━━━━━ INPUT DATA ━━━━━
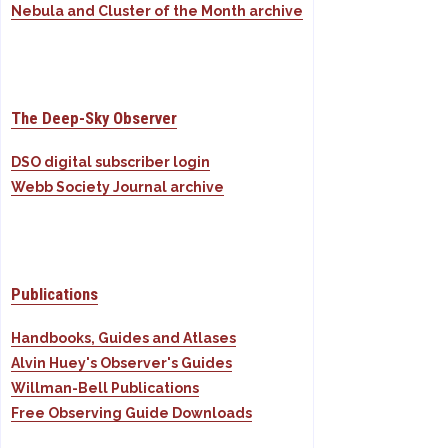
Nebula and Cluster of the Month archive
The Deep-Sky Observer
DSO digital subscriber login
Webb Society Journal archive
Publications
Handbooks, Guides and Atlases
Alvin Huey's Observer's Guides
Willman-Bell Publications
Free Observing Guide Downloads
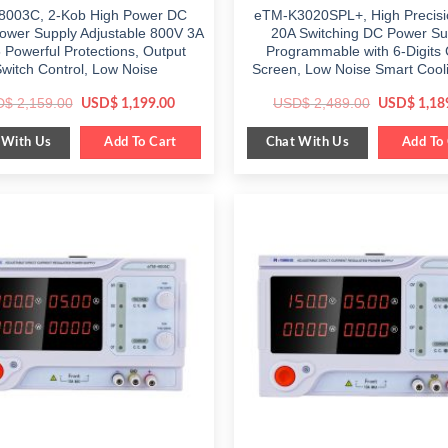
8003C, 2-Kob High Power DC
eTM-K3020SPL+, High Precis
ower Supply Adjustable 800V 3A
20A Switching DC Power Su
5 Powerful Protections, Output
Programmable with 6-Digits 
witch Control, Low Noise
Screen, Low Noise Smart Cool
Original
Current
Original
D$
2,159.00
USD$
2,489.00
USD$
1,199.00
USD$
1,18
price
price
price
was:
is:
was:
 With Us
Chat With Us
$ 2,159.00.
Add To Cart
$ 1,199.00.
$ 2,489.00
Add To 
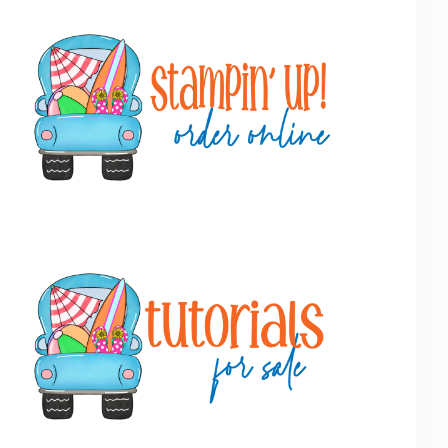
Primary
Sidebar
━━━━━
▸ EXERCISE REQUIREMENTS
The answer is the listing above restated word for word, pictures removed.

▸ RESPONSE TO THE TASK
Nebula and Cluster of the Month archive
The Deep-Sky Observer
DSO digital subscriber login
Webb Society Journal archive
Publications
Handbooks, Guides and Atlases
Alvin Huey's Observer's Guides
Willman-Bell Publications
Free Observing Guide Downloads
8003C, 2-Kob High Power DC
eTM-K3020SPL+, High Precis
ower Supply Adjustable 800V 3A
20A Switching DC Power Su
5 Powerful Protections, Output
Programmable with 6-Digits 
witch Control, Low Noise
Screen, Low Noise Smart Cool
Original
Current
Original
D$
2,159.00
USD$
2,489.00
USD$
1,199.00
USD$
1,18
price
price
price
was:
is:
was:
 With Us
Chat With Us
$ 2,159.00.
Add To Cart
$ 1,199.00.
$ 2,489.00
Add To 
Primary
Sidebar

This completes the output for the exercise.